Work instruction ->
Look below for the line containing "[首页] (190, 59)"; write out that line and each one after it to the end, exactly, and nothing else.

(Study material Opens)

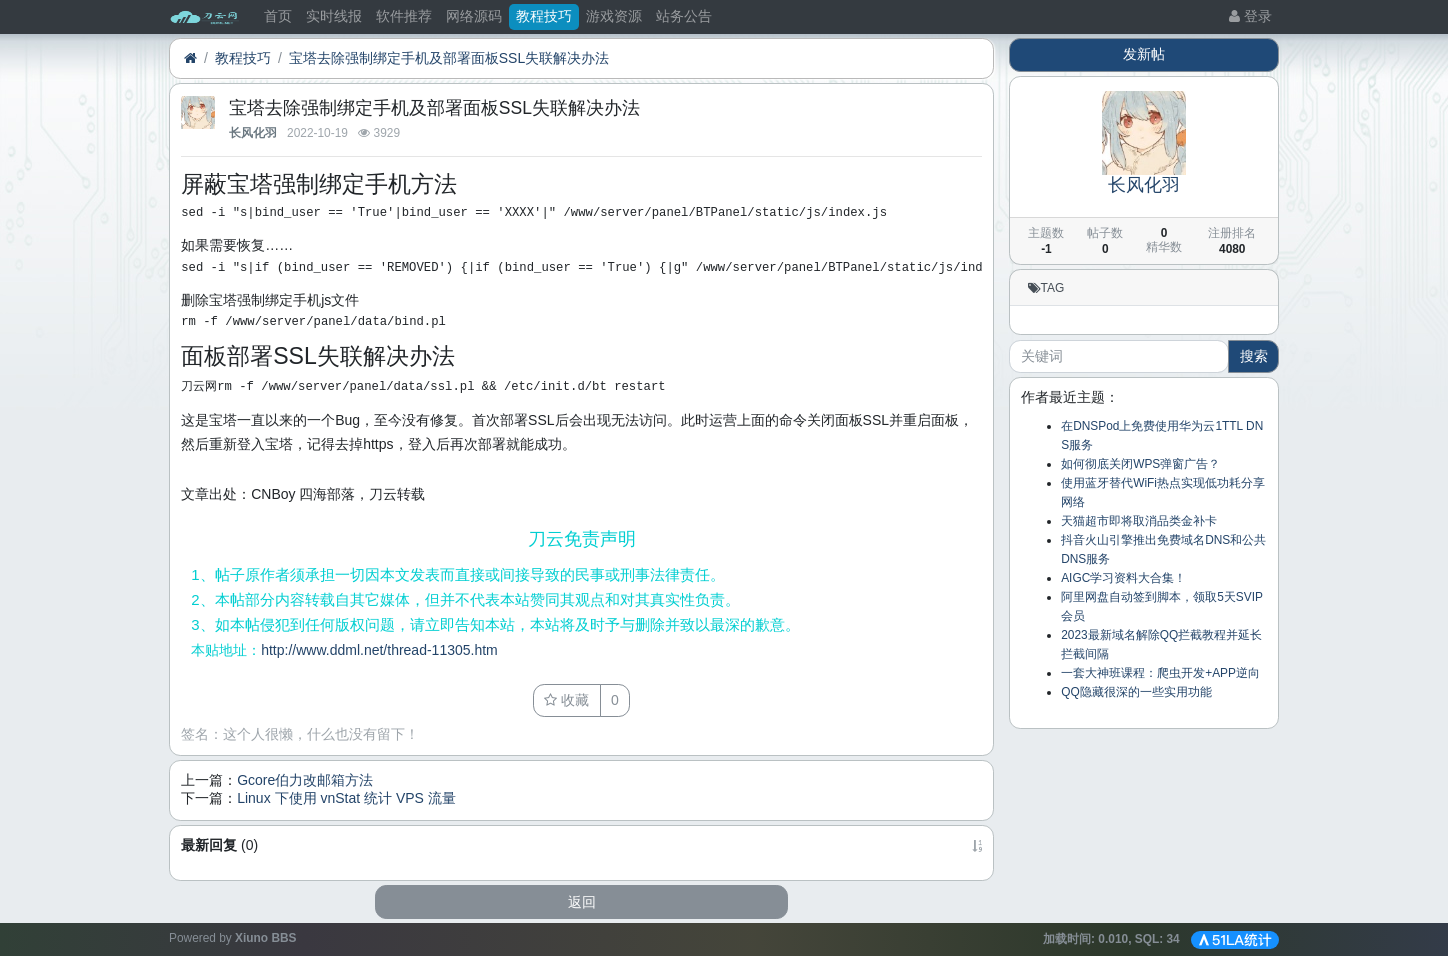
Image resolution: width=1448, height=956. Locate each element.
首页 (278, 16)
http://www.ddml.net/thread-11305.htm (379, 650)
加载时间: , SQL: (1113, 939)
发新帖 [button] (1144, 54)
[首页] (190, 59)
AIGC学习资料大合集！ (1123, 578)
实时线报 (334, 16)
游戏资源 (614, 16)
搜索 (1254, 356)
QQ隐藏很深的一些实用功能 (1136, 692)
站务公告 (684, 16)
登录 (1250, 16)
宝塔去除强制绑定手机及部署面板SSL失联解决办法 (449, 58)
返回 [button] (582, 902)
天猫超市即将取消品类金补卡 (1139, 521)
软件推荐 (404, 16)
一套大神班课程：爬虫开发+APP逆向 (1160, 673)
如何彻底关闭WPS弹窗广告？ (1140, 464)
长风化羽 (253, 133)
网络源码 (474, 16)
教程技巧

(Study material Closes)

Written solution ->
[首页] (190, 59)
AIGC学习资料大合集！ (1123, 578)
实时线报 (334, 16)
游戏资源 (614, 16)
搜索 (1254, 356)
QQ隐藏很深的一些实用功能 (1136, 692)
站务公告 (684, 16)
登录 (1250, 16)
宝塔去除强制绑定手机及部署面板SSL失联解决办法 (449, 58)
返回 [button] (582, 902)
天猫超市即将取消品类金补卡 (1139, 521)
软件推荐 (404, 16)
一套大神班课程：爬虫开发+APP逆向 (1160, 673)
如何彻底关闭WPS弹窗广告？ (1140, 464)
长风化羽 (253, 133)
网络源码 (474, 16)
教程技巧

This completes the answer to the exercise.